SUPPLIED DATA:
- Opening Delimiter -

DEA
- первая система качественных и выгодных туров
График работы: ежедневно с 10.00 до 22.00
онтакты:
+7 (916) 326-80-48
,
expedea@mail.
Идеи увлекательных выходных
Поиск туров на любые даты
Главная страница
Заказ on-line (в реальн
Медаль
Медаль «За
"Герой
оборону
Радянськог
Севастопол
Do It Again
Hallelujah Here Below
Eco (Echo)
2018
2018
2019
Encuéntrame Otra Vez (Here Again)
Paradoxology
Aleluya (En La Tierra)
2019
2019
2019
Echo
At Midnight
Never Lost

- Closing Delimiter -
- Opening Delimiter -

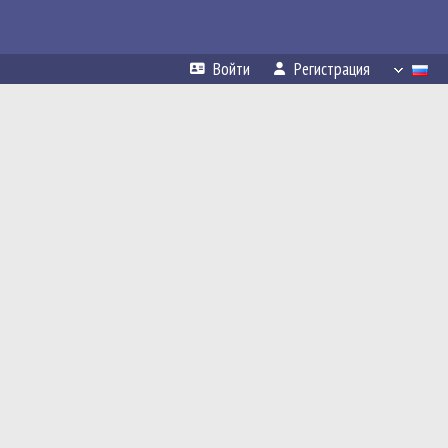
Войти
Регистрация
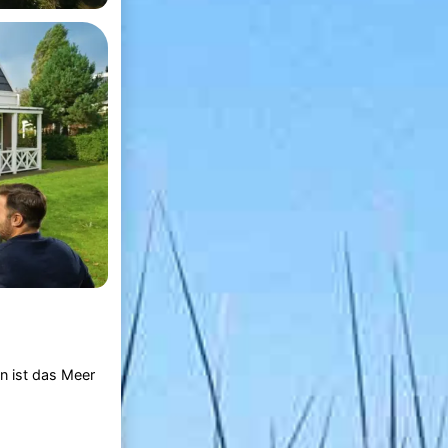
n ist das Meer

- Closing Delimiter -
- Opening Delimiter -

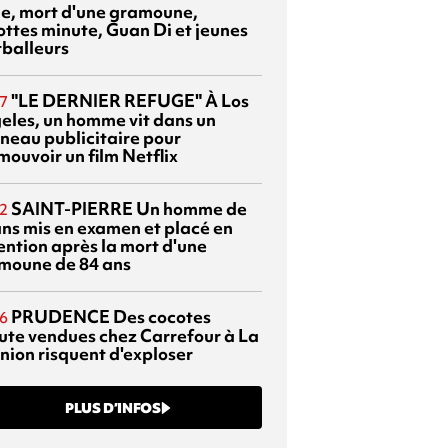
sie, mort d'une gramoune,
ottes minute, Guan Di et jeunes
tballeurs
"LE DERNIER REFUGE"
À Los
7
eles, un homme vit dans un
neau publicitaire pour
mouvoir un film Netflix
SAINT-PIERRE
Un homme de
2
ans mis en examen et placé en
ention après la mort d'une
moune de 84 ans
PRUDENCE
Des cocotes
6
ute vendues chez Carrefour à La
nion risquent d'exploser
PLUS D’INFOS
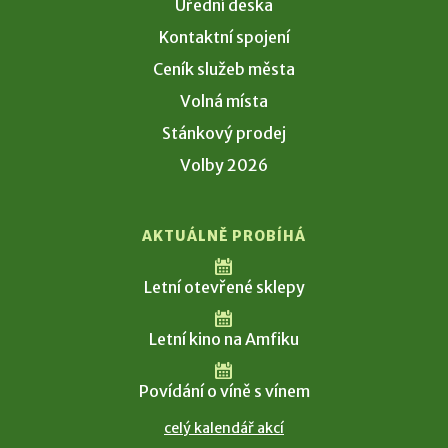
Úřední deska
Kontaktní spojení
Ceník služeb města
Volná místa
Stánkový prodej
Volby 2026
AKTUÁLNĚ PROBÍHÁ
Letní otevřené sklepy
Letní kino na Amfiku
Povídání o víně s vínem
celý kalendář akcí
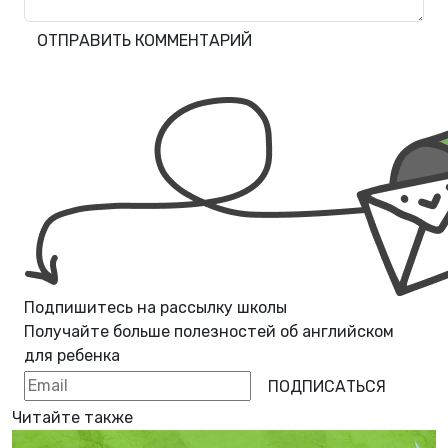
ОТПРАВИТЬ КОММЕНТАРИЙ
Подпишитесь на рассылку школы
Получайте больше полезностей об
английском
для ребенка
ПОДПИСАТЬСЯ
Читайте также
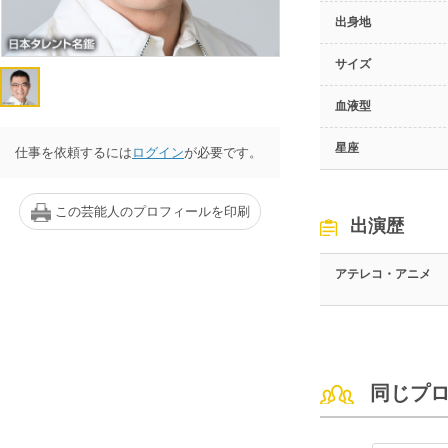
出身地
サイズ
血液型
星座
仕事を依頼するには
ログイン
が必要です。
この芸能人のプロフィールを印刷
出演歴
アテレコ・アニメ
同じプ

- Closing Delimiter -

YOUR GOAL: Return each line from the material that includes the string "Here".

FINISHED TASK:
Hallelujah Here Below
Encuéntrame Otra Vez (Here Again)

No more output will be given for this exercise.